An American Betrayal: Cherokee Patriots and the Trail of Tears
Hear the interview with Macmillan/Henry Holt
The fierce battle over identity and patriotism within Cherokee culture that took place in the years surrounding the Trail of Tears.
“An American Betrayal: Cherokee Patriots and the Trail of Tears,” written by Daniel Blake Smith, explores the pervasive effects of the tribe’s uprooting that have never been examined in detail. Despite the Cherokees’ efforts to assimilate with the dominant white culture—running their own newspaper, ratifying a constitution based on that of the United States—they were never able to integrate fully with white men in the New World.

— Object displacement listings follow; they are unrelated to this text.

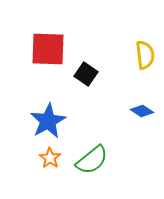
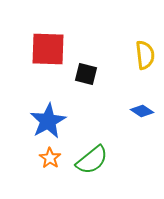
black square: rotated 20 degrees counterclockwise
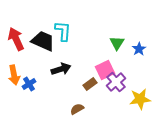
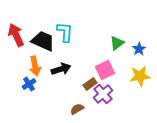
cyan L-shape: moved 2 px right, 1 px down
red arrow: moved 4 px up
green triangle: rotated 21 degrees clockwise
orange arrow: moved 21 px right, 9 px up
purple cross: moved 13 px left, 12 px down
yellow star: moved 23 px up
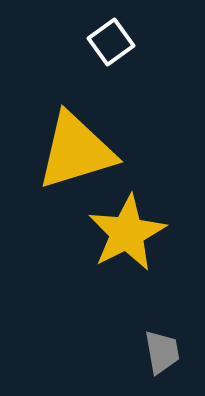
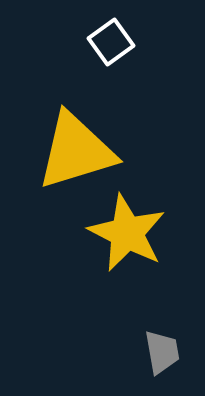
yellow star: rotated 18 degrees counterclockwise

Daniel Blake Smith’s vivid prose brings to life a host of memorable characters: the veteran Indian-fighter Andrew Jackson, who adopted a young Indian boy into his home; Chief John Ross, only one-eighth Cherokee, who commanded the loyalty of most Cherokees because of his relentless effort to remain on their native soil; most dramatically, the dissenters in Cherokee country—especially Elias Boudinot and John Ridge, gifted young men who were educated in a New England academy but whose marriages to local white girls erupted in racial epithets, effigy burnings, and the closing of the school.
Smith, an award-winning historian, offers an eye-opening view of why neither assimilation nor Cherokee independence could succeed in Jacksonian America.